This is a brash, even daring, book, in which Lowell Gudmundson takes issue with just about every previous study of Costa Rican history. He challenges particularly what he calls the rural democratic or rural egalitarian model as the key to understanding the Costa Rican past, asserting that it is only a myth and demonstrating statistically its lack of connection with reality. The author is very persuasive, because he writes with confidence and brilliance. As historiography, the book is outstanding; from the standpoint of methodology, there are shortcomings.

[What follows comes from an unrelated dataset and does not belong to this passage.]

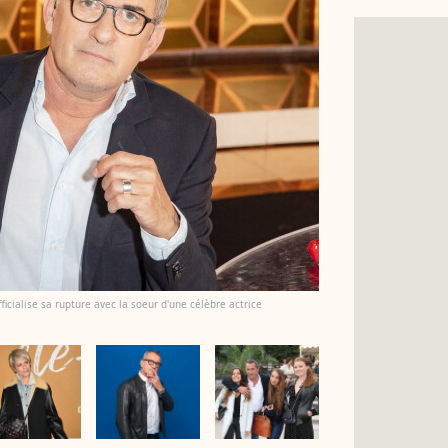
ficialise sa rupture avec la soeur d'une célèbre actrice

Making a strong revisionist statement, in a somewhat combative tone, Gudmundson must anticipate rebuttal. He concedes that myth contains its “grain of truth” (p. 24), but does not expand on this qualification and, by completely debunking the myth, leaves himself little room for maneuver. Basing his argument on data from the precoffee era, showing patterns of land use and settlement and the nature of the population by income, occupation, and sex, Gudmundson ignores the larger and comparative Costa Rican context marked by such factors as poverty, isolation, scarcity of labor, nonviolence, and lack of repression. Gudmundson’s data may answer the “rural” aspect of the model he has created for himself, but he has not dealt adequately with the “democratic” or “egalitarian” components. As such he has made an argument that covers part of the question about Costa Rican character, but in reaching a conclusion that encompasses the whole diminishes the effectiveness of his work. Having made his stand, Gudmundson must proclaim that the interpretations of Costa Rican history by such distinct elements as Marxist writers and liberal reformers are wrong, saying to the former that the coffee economy could not destroy what never existed and to the latter that one cannot restore what never was.
This is a scholar’s book that makes heavy demands on the reader. Because it is intelligent and provocative, it will stimulate a great deal of work in Costa Rican history and historiography and will itself occupy a central place in the literature.